Here are some records; copy every line that holds the word "vertical".
==============================
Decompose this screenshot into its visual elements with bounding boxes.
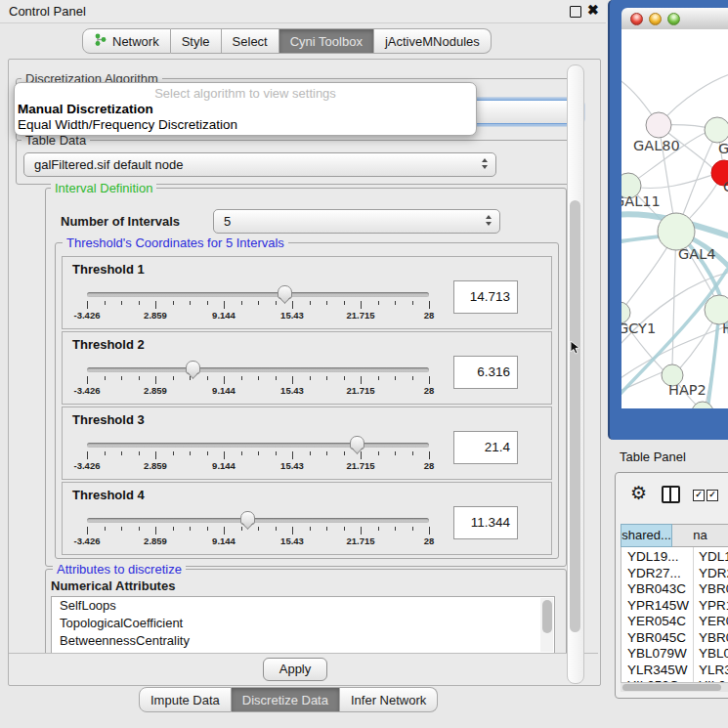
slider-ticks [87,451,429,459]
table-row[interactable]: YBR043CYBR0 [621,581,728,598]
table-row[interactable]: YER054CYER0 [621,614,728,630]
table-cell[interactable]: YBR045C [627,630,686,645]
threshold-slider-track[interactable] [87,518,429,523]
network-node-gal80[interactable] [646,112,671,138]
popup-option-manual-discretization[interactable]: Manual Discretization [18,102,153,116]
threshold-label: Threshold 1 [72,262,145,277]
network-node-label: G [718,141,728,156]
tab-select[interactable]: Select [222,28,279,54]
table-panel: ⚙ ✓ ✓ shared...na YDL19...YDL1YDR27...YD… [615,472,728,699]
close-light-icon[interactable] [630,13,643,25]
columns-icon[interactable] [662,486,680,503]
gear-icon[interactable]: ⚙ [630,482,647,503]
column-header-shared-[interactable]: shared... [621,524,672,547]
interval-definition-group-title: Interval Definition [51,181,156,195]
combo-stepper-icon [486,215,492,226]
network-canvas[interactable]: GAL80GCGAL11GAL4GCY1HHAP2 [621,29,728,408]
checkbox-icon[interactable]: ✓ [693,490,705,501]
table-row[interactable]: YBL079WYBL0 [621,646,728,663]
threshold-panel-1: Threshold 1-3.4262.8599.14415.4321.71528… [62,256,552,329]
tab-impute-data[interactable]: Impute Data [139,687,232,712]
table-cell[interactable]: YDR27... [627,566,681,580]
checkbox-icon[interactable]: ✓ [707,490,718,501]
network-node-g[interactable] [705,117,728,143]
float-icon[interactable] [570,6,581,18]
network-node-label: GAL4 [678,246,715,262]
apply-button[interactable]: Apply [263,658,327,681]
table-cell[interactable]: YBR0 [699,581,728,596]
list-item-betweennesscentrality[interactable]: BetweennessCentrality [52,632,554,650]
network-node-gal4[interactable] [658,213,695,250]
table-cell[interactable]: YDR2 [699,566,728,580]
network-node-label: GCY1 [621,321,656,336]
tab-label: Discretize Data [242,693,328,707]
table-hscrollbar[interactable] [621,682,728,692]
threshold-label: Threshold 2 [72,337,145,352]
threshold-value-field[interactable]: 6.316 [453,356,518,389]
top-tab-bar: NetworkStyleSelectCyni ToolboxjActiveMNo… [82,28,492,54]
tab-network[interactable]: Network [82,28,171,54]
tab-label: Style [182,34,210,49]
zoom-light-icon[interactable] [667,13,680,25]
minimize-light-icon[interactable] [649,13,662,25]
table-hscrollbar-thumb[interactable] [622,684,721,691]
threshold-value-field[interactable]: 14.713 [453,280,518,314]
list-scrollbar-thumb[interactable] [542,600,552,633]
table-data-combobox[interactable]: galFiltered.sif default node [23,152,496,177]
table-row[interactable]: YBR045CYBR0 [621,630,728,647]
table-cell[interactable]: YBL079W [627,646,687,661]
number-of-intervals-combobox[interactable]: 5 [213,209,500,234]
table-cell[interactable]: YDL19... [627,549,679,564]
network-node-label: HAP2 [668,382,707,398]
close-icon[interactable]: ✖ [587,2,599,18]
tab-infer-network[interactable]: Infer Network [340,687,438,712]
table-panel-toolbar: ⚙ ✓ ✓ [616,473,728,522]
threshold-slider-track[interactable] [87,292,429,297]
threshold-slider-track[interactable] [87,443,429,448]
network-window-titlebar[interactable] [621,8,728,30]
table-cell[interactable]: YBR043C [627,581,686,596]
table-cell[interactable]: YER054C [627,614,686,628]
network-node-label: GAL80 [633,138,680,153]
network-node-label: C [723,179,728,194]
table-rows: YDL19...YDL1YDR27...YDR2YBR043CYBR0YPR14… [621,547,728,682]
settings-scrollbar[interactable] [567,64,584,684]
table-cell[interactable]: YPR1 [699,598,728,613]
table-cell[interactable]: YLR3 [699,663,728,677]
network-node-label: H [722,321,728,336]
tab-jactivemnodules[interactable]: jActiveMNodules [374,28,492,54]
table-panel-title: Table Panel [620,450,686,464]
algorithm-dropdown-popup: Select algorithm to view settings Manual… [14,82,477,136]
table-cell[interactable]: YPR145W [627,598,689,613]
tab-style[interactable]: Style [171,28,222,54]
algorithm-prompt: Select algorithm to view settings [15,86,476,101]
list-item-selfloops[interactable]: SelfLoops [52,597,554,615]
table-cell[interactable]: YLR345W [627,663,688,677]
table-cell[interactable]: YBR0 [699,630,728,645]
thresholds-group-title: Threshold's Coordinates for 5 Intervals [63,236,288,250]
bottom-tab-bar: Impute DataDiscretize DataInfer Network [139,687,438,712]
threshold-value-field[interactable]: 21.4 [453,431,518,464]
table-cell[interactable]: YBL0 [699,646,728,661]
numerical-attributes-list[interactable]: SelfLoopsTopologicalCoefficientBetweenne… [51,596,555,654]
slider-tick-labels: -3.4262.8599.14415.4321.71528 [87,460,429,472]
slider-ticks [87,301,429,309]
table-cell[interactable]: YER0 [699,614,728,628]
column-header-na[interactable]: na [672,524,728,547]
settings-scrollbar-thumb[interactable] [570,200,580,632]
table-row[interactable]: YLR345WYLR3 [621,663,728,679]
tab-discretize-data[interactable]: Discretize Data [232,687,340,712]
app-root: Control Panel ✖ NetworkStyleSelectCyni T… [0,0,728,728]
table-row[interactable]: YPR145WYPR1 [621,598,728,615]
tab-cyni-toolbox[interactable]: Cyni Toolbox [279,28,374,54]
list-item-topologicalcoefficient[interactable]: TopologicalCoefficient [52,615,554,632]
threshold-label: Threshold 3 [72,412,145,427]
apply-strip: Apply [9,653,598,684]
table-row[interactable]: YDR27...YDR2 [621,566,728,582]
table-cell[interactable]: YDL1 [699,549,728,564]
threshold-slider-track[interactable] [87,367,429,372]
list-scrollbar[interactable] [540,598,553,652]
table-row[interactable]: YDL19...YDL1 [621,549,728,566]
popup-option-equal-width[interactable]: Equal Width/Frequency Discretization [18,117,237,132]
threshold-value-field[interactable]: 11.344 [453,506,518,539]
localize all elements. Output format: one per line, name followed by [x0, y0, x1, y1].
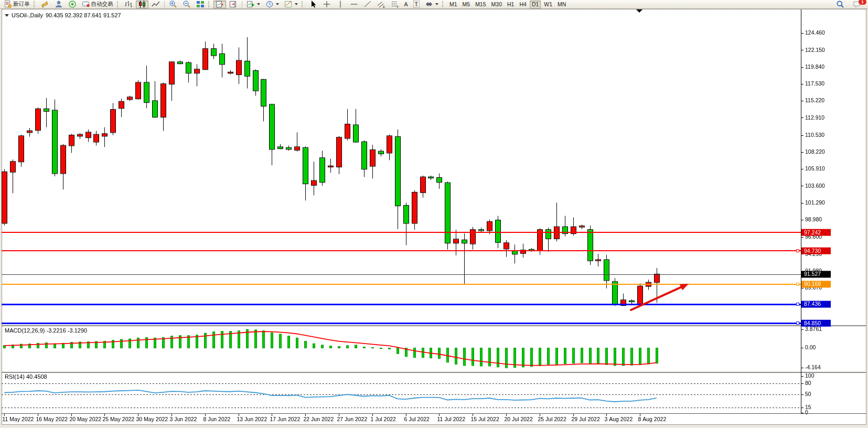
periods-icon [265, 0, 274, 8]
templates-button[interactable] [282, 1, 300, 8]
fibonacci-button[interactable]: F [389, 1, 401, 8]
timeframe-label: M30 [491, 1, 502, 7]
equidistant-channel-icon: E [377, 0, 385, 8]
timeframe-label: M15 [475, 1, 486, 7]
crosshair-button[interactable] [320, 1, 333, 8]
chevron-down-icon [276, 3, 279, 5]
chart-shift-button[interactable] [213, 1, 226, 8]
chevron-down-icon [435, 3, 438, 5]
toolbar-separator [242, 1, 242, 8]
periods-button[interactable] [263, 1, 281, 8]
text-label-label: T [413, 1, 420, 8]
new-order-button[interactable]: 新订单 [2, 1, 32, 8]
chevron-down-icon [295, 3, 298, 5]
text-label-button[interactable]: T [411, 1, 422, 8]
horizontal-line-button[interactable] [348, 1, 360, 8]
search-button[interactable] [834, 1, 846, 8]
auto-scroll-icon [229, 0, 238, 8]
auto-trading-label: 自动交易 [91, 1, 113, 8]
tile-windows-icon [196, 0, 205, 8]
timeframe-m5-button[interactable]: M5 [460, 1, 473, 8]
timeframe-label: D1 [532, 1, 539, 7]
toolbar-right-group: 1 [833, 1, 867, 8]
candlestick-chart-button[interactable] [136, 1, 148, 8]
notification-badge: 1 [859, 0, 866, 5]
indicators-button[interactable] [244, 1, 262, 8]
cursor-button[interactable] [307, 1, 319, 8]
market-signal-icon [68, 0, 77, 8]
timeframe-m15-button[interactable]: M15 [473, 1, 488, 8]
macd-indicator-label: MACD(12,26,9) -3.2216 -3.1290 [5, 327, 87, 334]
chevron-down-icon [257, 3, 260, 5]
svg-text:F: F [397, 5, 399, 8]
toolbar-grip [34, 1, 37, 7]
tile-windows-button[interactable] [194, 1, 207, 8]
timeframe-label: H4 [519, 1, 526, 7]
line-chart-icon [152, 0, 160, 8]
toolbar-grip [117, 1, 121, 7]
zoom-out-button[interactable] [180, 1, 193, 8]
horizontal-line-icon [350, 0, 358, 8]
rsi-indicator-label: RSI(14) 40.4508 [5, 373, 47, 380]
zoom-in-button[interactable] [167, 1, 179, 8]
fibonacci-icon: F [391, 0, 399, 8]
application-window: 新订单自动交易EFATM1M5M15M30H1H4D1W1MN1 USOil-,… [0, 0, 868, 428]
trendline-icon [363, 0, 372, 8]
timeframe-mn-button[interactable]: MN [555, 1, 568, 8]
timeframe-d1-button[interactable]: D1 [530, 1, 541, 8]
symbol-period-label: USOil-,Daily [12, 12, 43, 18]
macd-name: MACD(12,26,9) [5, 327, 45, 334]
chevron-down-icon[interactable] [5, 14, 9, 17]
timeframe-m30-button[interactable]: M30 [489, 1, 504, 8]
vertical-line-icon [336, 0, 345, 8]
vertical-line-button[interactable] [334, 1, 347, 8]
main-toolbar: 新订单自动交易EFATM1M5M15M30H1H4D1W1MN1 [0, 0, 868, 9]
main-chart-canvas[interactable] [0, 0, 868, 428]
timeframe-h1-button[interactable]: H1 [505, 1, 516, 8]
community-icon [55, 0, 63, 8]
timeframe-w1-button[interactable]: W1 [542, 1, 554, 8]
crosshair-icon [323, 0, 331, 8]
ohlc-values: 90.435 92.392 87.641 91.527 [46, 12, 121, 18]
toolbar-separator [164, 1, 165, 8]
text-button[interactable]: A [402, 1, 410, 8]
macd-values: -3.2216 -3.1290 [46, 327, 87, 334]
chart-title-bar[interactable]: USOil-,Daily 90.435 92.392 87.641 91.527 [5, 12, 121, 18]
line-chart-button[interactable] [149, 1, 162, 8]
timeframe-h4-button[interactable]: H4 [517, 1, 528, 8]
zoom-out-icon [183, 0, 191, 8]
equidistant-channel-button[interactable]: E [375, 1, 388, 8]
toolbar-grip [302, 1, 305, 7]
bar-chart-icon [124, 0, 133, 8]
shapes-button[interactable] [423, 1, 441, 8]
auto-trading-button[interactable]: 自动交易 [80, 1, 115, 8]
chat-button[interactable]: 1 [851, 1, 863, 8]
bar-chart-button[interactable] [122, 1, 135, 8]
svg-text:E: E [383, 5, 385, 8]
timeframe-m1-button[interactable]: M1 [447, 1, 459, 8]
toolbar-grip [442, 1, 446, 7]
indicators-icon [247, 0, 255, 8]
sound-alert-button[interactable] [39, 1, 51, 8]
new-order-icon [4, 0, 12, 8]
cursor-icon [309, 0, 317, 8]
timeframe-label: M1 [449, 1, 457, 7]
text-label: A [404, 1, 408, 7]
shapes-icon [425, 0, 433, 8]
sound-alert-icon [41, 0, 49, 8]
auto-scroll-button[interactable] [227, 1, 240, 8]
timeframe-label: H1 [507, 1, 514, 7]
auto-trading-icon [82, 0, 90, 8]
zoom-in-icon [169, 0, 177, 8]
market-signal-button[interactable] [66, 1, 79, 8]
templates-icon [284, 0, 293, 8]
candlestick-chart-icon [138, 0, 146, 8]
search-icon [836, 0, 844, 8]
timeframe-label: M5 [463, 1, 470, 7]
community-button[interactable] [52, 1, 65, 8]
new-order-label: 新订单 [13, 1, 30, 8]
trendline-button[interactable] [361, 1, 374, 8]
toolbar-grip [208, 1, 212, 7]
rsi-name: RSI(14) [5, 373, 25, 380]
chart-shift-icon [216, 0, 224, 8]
==============================
• EXERCISE RESULT:
vertical-line-icon [336, 0, 345, 8]
vertical-line-button[interactable] [334, 1, 347, 8]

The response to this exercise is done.